From various tests carried out, forward curved impellor fans have proven to underperform in two key areas:

  1. Centrifugal is mainly effective against resistance at higher RPM meaning that if constant running/trickle speed is required the fan extract performance is severely affected once a wall sleeve or external grille is added, this is before we add in wind blow back and a longer duct run. Mixed flow and Axial impellor fans perform much better at lower RPM.
  2. Forward curved, centrifugal impellors are renowned for collecting grease and therefore are not used in commercial applications for this very reason. For longevity Mixed Flow and Axial fans are better against collecting grease and grime over time.

With the above in mind we must also need to consider resistance from a longer duct run; it is widely known that Axial fans are not effective once the duct length exceeds 1.5 to 2 metres.
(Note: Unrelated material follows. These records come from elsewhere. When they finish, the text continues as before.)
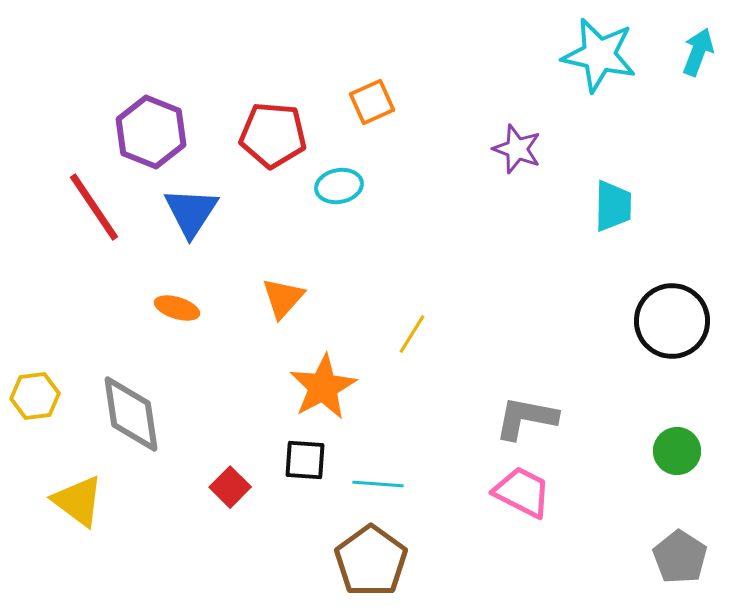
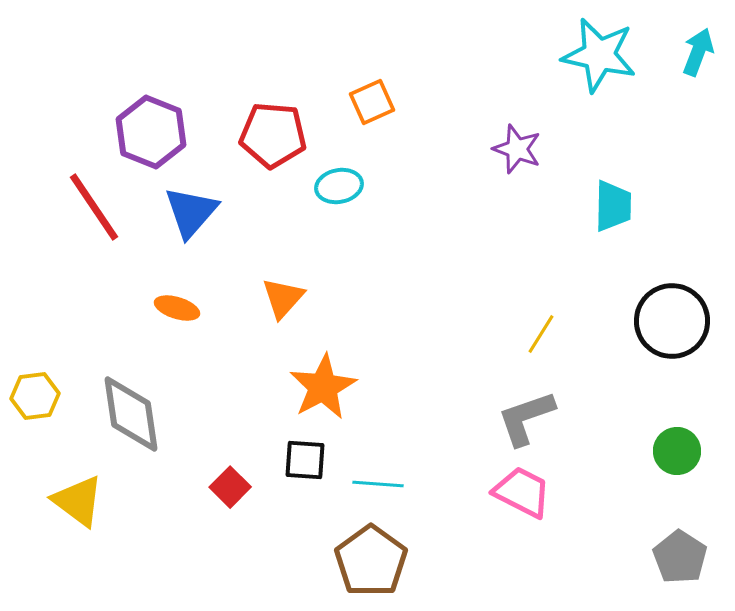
blue triangle: rotated 8 degrees clockwise
yellow line: moved 129 px right
gray L-shape: rotated 30 degrees counterclockwise
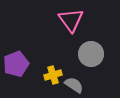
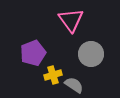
purple pentagon: moved 17 px right, 11 px up
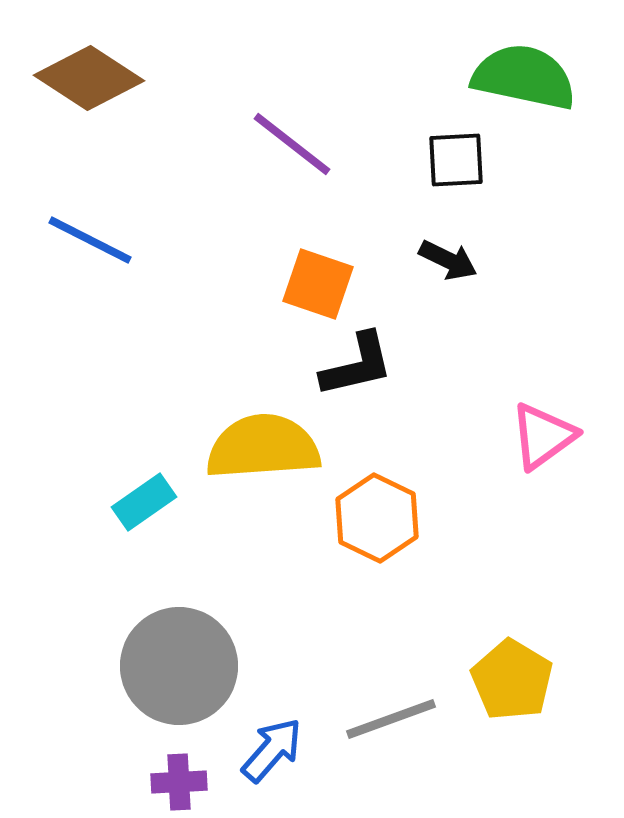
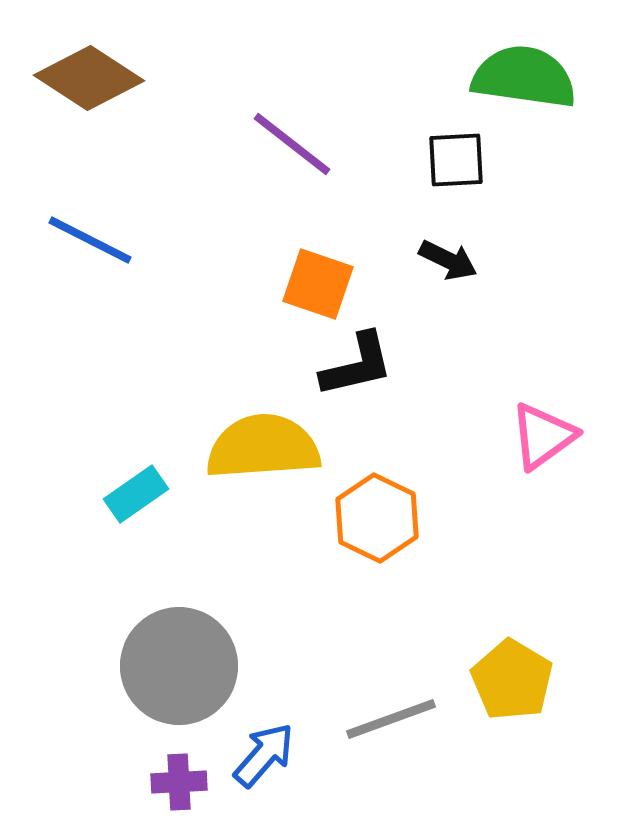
green semicircle: rotated 4 degrees counterclockwise
cyan rectangle: moved 8 px left, 8 px up
blue arrow: moved 8 px left, 5 px down
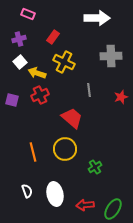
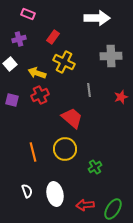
white square: moved 10 px left, 2 px down
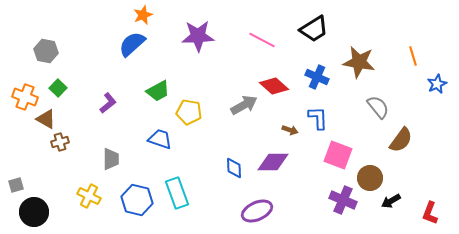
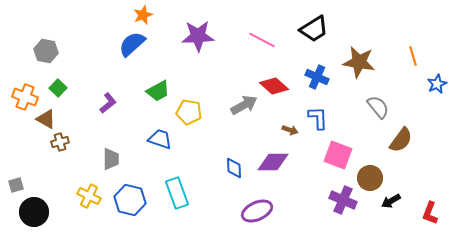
blue hexagon: moved 7 px left
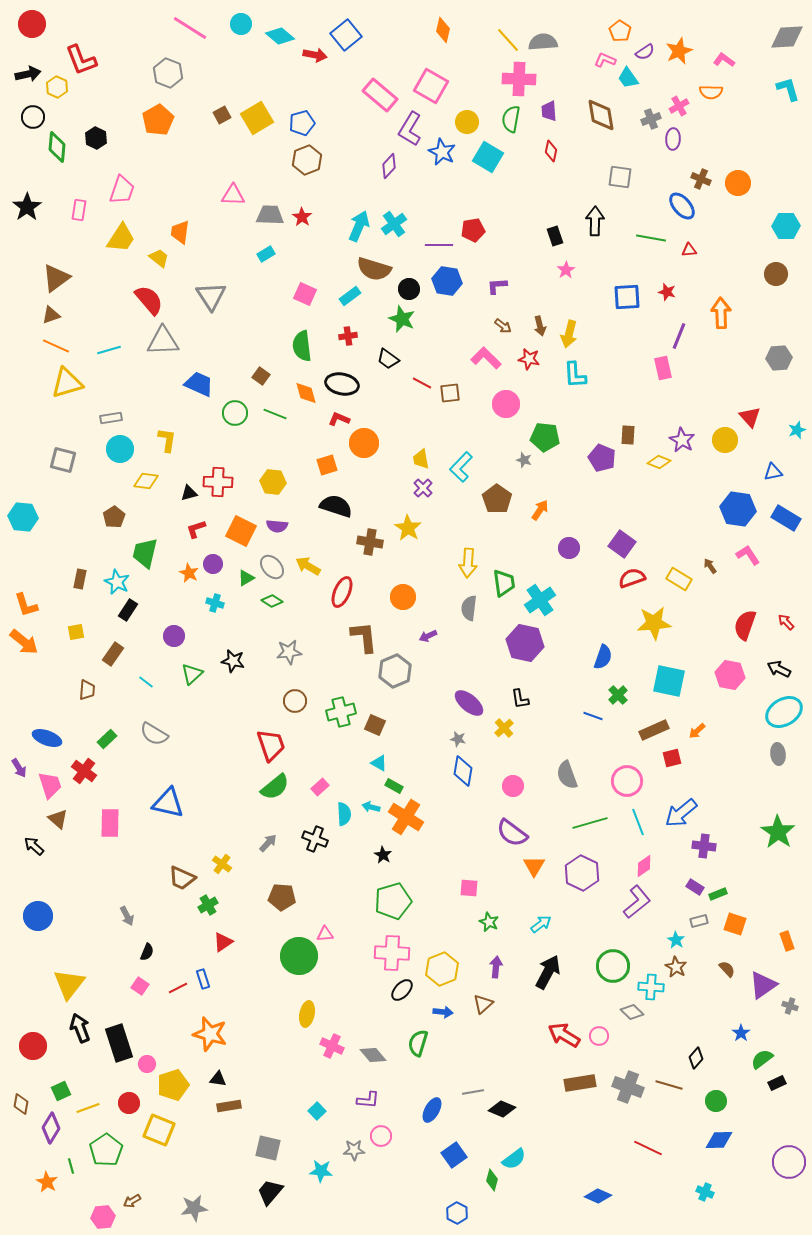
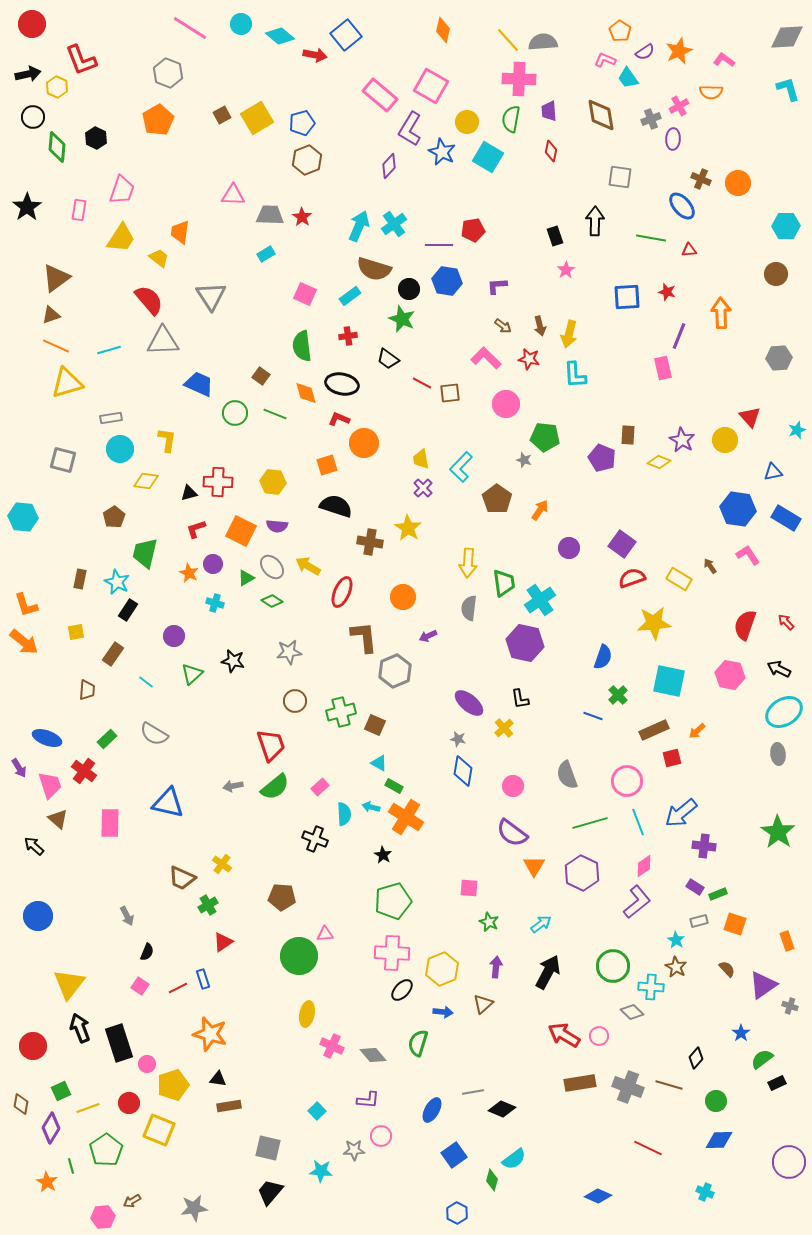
gray arrow at (268, 843): moved 35 px left, 57 px up; rotated 144 degrees counterclockwise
As well as against resistance, Axial fans also breakdown upon the criteria for 60 litres per second through a 100mm duct.

One thing which Mixed Flow operation hasn’t overcome (like Centrifugal) is the unit size when 60 litres per second, boost facility is required and we expect further research and development will find a solution here.

For the time being though, it’s worth being aware that for successful dMEV constant running fans where the need for the fan is to perform in all cases (one size fits all) ventilation technology has moved on and Mixed Flow seems to be the way forward for now…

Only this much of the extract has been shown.